▸ **What needs to be done**
Each line below that includes the word "池田市の自然療法院" adds one to the count; give that count and nothing else.

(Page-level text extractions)
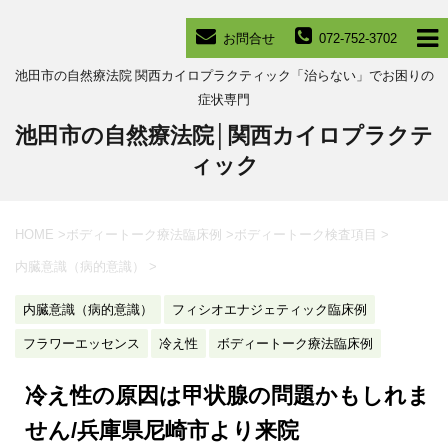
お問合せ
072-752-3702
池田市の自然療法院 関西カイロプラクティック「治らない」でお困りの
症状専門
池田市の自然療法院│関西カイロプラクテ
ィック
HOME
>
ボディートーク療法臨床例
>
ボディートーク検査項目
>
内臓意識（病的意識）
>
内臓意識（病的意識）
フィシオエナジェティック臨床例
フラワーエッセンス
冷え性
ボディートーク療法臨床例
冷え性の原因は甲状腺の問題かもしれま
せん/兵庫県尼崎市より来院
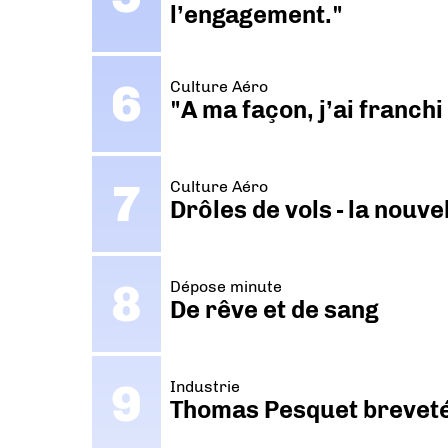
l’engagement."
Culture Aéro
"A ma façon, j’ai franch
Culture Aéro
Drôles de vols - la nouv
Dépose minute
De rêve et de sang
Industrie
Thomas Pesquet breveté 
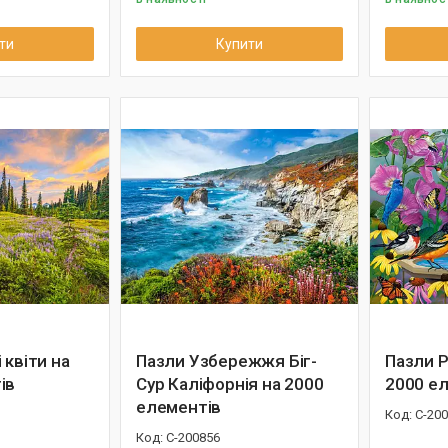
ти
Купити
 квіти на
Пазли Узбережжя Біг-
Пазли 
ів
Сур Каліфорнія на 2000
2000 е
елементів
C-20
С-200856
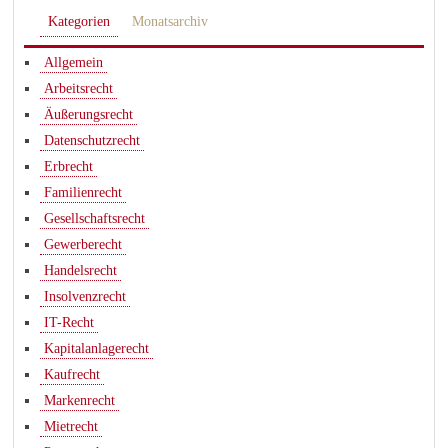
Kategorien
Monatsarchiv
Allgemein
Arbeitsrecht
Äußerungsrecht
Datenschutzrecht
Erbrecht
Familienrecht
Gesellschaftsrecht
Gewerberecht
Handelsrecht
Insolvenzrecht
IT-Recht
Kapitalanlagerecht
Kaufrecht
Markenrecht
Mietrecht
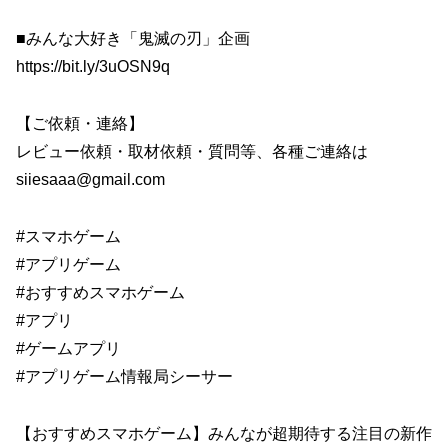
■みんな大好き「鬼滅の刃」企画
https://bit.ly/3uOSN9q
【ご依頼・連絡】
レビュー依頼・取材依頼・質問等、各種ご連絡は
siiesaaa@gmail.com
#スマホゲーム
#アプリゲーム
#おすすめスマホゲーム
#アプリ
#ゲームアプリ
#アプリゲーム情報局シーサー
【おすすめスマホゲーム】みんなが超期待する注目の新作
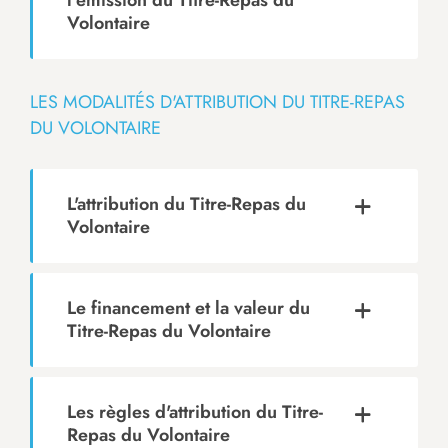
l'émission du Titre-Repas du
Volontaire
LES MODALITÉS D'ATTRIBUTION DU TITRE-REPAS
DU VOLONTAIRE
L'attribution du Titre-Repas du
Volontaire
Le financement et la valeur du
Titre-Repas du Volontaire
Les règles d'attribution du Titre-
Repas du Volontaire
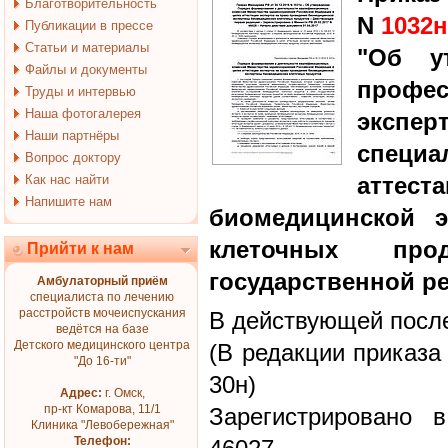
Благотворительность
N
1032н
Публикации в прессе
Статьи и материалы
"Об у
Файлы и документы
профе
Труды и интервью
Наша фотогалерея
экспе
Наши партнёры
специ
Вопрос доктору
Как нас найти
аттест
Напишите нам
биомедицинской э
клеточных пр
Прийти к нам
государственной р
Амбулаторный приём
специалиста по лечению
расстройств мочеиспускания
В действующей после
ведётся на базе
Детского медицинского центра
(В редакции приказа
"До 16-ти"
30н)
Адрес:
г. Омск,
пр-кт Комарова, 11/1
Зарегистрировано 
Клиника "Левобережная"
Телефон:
...
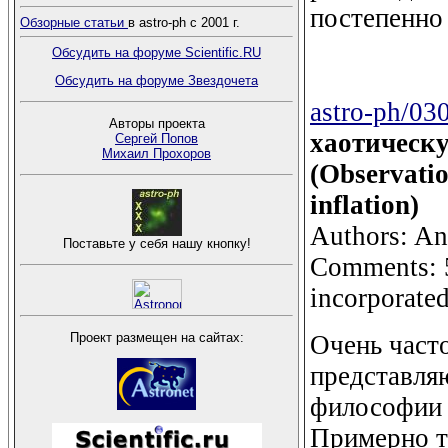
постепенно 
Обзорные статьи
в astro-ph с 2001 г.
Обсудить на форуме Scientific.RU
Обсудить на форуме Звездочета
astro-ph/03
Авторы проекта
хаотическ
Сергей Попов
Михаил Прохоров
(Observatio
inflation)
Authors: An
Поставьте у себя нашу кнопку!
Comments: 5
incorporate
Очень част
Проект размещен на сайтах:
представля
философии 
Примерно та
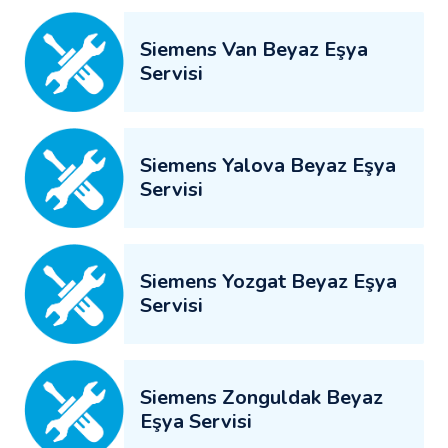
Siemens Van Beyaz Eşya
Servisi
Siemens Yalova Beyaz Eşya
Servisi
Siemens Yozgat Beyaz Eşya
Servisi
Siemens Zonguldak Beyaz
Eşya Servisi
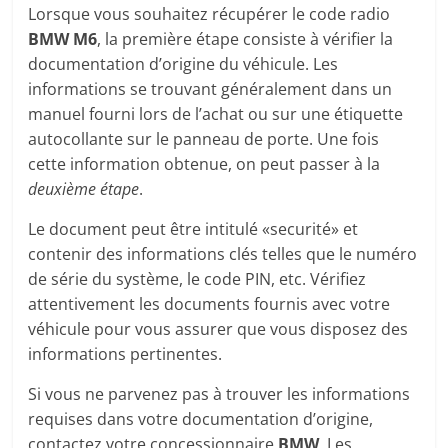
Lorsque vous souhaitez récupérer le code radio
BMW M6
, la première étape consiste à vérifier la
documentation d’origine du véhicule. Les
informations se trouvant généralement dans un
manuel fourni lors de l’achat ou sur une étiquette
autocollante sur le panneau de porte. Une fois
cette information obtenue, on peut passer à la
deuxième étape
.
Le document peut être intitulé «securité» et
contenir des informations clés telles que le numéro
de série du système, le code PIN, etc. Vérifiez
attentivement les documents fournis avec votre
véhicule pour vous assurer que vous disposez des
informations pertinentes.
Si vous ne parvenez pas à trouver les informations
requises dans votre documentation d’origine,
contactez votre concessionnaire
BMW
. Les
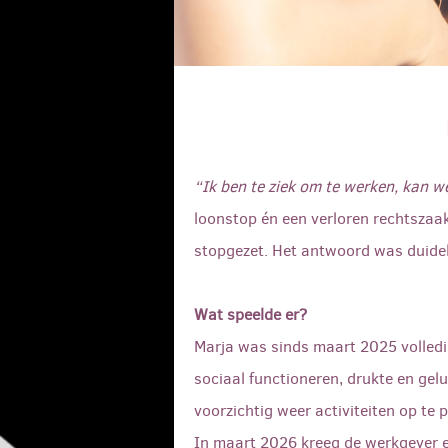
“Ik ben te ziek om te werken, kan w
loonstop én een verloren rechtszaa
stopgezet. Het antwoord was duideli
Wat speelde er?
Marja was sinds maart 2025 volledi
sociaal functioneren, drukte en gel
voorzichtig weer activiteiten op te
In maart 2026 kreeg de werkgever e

▸ **Answer**
2